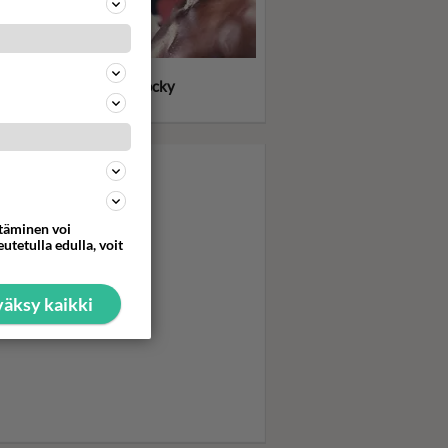
llone meinasi heittää
kensä kuvauksissa - Rocky
itti tykimmin kasarilla
ttäminen voi
utetulla edulla, voit
äksy kaikki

⁂

[Task brief] No picture should be included when the data are set down again exactly.

[Solved problem]
llone meinasi heittää
kensä kuvauksissa - Rocky
itti tykimmin kasarilla
ttäminen voi
utetulla edulla, voit
äksy kaikki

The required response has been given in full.